LEAD 2 L'Oréal tourne la page de la crise, JP Agon devient PDG

* Croissance organique inférieure aux attentes au T4

* Redressement de la marge opérationnelle à 15,7%

* Les pleins pouvoirs à Jean-Paul Agon

* Nouveau mandat demandé pour Liliane Bettencourt

(Actualisé avec précisions, commentaire d‘analyste)

par Pascale Denis

PARIS, 10 février (Reuters) - L‘Oréal (OREP.PA) a tourné la page de la crise en soldant l‘année 2010 par un rebond de ses résultats et a en outre annoncé son changement de gouvernance avec la nomination de Jean-Paul Agon au poste de président-directeur général.

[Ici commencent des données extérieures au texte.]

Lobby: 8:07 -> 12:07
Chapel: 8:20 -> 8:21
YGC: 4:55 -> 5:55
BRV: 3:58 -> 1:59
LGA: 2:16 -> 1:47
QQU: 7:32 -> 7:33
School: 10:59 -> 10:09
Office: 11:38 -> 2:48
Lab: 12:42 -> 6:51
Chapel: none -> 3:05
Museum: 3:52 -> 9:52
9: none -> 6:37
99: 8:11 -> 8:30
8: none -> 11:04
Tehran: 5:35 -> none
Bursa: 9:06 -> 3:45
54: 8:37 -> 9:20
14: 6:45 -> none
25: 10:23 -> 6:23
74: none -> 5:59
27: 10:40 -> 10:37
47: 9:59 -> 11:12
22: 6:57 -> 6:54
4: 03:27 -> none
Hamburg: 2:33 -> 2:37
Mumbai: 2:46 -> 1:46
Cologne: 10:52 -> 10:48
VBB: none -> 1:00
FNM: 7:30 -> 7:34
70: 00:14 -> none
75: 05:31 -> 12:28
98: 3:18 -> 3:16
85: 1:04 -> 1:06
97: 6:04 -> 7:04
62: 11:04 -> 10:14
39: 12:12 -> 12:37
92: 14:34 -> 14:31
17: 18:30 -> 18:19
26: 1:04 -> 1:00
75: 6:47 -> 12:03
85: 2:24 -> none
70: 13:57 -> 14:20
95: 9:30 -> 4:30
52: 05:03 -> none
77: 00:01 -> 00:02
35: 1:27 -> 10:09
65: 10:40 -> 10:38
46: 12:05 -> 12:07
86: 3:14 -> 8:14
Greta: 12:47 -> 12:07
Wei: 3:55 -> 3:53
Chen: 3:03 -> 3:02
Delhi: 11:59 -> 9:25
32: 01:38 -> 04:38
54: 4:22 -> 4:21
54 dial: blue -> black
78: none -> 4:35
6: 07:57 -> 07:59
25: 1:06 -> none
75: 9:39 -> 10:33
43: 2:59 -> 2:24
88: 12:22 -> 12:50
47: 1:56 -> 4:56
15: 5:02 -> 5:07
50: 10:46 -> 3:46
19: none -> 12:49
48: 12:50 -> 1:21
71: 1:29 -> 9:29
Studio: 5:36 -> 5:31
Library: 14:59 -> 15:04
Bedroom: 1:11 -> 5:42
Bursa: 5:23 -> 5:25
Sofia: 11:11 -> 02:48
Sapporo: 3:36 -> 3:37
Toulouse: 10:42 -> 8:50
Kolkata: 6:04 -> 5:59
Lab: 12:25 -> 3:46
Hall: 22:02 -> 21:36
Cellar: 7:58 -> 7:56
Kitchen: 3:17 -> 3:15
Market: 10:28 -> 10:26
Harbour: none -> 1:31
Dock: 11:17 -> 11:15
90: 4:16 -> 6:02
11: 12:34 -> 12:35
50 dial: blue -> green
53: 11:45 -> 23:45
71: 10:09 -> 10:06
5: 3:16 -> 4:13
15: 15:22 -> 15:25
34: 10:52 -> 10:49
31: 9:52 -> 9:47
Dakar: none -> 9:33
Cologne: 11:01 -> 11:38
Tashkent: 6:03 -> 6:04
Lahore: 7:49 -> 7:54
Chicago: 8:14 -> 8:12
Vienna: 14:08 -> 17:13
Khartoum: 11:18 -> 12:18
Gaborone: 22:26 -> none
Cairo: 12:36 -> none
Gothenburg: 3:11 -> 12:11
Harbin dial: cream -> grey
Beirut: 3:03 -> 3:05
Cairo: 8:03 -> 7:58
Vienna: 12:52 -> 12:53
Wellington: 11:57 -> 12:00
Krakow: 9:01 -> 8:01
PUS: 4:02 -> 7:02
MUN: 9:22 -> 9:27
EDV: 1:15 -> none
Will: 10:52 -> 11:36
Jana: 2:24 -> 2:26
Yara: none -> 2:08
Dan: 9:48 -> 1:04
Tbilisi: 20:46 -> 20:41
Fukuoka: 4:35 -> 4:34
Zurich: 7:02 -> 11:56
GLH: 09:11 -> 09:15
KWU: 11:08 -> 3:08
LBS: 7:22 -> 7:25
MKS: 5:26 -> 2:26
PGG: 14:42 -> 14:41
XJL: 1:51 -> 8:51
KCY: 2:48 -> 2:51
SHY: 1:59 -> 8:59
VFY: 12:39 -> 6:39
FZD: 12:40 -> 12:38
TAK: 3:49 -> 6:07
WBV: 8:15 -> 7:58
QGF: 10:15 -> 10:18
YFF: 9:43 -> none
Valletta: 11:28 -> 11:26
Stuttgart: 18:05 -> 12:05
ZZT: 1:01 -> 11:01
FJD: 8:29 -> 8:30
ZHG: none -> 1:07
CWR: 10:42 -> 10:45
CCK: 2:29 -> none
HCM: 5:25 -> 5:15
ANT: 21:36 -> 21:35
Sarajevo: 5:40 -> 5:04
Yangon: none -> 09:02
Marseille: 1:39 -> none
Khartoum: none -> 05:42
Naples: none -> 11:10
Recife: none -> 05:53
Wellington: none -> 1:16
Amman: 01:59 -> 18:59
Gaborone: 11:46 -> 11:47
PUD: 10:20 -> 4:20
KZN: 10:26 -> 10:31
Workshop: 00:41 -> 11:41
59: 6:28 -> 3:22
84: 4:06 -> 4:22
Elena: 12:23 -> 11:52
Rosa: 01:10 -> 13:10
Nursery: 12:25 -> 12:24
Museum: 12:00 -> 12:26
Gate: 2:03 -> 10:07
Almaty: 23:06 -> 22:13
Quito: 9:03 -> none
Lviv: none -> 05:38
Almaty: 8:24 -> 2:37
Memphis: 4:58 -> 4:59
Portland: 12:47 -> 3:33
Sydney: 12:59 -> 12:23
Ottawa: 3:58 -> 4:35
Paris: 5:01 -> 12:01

Lindsay Owen-Jones, emblématique patron de L‘Oréal pendant près de 20 ans, qui fit du groupe un empire de la beauté via de multiples acquisitions (Maybelline, Matrix) et qui multiplia par 14 sa capitalisation boursière, quittera en mars la présidence du conseil d‘administration. Il sera nommé président d‘honneur et restera administrateur.

Jean-Paul Agon, directeur général depuis 2006, dispose pour sa part, aux dires des analystes, de toute la légitimité pour endosser l‘habit de PDG. Artisan du redressement d‘un groupe durement touché par la crise, il n‘a eu, de surcroît, aucun lien d‘argent avec la famille Bettencourt proprétaire de 30% du capital du groupe (voir [ID:nLDE7161EG]).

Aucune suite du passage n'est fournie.